The PI3K inhibitor GDC-0941 combines with existing clinical regimens for superior activity in multiple myeloma.

The phosphatidylinositol 3′-kinase (PI3K) pathway is dysregulated in multiple myeloma (MM); we therefore tested a highly selective class I PI3K inhibitor, GDC-0941, for anti-myeloma activity. Functional and mechanistic studies were first performed in MM cell lines, then extended to primary MM patient samples cultured in vitro. GDC-0941 was then assessed as a single agent and in various combinations in myeloma tumor xenograft models. We show p110 α and β are the predominant PI3K catalytic subunits in MM and that a highly selective class I PI3K inhibitor, GDC-0941, has robust activity as a single agent to induce cell cycle arrest and apoptosis of both MM cell lines and patient myeloma cells. Mechanistic studies revealed an induction of cell cycle arrest at G0/G1, with decreased phospho-FoxO1/3a levels, decreased cyclin D1 and c-myc expression, and an increase in the cell cycle inhibitor, p27kip. Induction of apoptosis correlated with increased expression of the pro-apoptotic BH3-only protein BIM, cleaved caspase 3 and cleaved poly (ADP-ribose) polymerase (PARP).

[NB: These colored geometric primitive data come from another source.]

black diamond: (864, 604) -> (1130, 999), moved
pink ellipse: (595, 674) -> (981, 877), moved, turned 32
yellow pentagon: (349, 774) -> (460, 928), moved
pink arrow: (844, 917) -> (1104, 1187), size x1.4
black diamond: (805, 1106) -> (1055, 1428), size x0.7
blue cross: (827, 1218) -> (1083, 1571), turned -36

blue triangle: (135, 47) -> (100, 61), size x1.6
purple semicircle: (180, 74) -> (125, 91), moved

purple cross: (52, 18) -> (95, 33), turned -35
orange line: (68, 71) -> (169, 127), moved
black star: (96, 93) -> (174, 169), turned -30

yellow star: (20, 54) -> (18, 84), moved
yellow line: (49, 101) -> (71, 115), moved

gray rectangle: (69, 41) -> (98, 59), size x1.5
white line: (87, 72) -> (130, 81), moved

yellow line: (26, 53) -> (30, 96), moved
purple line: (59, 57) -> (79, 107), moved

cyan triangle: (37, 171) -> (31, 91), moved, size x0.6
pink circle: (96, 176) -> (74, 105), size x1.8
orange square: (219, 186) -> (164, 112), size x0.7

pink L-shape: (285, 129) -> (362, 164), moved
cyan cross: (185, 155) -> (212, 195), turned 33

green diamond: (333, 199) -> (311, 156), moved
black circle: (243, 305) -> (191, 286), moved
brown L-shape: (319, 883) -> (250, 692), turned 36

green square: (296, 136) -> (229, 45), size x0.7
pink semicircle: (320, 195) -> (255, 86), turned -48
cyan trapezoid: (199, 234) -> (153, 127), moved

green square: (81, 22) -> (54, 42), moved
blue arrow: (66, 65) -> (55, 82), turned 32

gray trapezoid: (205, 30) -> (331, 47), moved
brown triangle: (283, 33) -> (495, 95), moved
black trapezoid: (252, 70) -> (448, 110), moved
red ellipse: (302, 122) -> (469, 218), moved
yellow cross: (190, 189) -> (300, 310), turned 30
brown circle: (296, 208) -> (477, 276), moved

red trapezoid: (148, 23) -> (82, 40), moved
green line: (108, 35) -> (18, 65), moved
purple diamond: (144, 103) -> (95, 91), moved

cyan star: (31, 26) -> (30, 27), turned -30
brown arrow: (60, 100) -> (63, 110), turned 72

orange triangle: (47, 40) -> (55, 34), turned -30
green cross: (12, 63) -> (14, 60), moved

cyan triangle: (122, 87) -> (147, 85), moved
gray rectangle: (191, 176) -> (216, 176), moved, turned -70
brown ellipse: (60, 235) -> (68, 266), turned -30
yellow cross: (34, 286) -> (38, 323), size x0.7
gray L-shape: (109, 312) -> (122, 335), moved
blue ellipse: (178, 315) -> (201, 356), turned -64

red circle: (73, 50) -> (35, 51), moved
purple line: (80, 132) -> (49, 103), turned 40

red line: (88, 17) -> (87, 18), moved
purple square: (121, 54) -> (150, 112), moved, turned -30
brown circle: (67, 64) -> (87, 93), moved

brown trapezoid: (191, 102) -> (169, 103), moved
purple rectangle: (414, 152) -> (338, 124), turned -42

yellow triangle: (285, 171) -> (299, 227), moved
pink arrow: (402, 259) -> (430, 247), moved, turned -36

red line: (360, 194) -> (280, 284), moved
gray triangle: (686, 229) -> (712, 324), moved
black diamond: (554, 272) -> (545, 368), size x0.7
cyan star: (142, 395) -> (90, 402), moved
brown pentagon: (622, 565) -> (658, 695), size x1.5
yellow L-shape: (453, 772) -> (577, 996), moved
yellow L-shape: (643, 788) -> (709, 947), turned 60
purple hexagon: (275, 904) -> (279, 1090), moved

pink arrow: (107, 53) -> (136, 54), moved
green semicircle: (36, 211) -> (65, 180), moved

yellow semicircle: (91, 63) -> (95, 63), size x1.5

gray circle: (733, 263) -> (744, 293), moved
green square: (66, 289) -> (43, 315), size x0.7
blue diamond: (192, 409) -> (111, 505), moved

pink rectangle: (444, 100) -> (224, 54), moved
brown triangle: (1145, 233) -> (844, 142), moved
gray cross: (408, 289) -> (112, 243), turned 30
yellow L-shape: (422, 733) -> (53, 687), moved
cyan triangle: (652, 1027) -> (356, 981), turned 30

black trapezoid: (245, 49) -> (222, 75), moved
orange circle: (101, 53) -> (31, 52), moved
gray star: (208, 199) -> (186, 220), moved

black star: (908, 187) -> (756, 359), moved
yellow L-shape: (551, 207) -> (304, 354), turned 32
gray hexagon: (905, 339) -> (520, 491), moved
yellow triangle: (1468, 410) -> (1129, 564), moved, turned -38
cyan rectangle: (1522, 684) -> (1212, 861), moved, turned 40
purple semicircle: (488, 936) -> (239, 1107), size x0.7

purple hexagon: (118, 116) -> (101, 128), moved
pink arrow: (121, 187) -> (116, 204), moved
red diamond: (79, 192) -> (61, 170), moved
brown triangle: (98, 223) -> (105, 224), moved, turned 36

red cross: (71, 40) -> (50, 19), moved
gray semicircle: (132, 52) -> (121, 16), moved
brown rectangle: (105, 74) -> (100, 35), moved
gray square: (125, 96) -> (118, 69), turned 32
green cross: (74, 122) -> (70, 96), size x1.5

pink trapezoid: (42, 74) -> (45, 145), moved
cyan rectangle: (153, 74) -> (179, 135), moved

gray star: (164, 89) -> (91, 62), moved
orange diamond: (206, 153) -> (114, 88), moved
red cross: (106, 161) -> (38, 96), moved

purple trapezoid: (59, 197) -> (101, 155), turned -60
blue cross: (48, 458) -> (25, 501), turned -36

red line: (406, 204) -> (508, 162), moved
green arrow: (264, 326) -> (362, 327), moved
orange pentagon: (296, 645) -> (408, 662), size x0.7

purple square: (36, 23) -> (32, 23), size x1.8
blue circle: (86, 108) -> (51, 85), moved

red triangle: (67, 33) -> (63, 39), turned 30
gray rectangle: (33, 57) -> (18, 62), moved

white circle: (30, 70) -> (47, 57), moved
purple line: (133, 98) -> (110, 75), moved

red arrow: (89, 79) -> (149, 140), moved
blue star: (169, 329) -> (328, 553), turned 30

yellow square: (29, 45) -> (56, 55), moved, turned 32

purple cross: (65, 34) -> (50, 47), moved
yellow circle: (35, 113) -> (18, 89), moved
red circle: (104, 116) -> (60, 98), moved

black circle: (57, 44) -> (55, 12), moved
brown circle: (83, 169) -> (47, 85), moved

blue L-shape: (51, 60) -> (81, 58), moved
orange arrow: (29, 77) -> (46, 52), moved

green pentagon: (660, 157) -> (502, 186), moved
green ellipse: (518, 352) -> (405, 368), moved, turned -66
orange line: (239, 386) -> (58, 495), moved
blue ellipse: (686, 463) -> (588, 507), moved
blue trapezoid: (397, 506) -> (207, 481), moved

In vitro, GDC-0941 synergized with dexamethasone (Dex) and lenalidomide (combination index values of 0.3–0.4 and 0.4–0.8, respectively); in vivo GDC-0941 has anti-myeloma activity and significantly increases the activity of the standard of care agents in several murine xenograft tumor models (additional tumor growth inhibition of 37–53% (Dex) and 22–72% (lenalidomide)). These data provide a clear therapeutic hypothesis for the inhibition of PI3K and provide a rationale for clinical development of GDC-0941 in myeloma.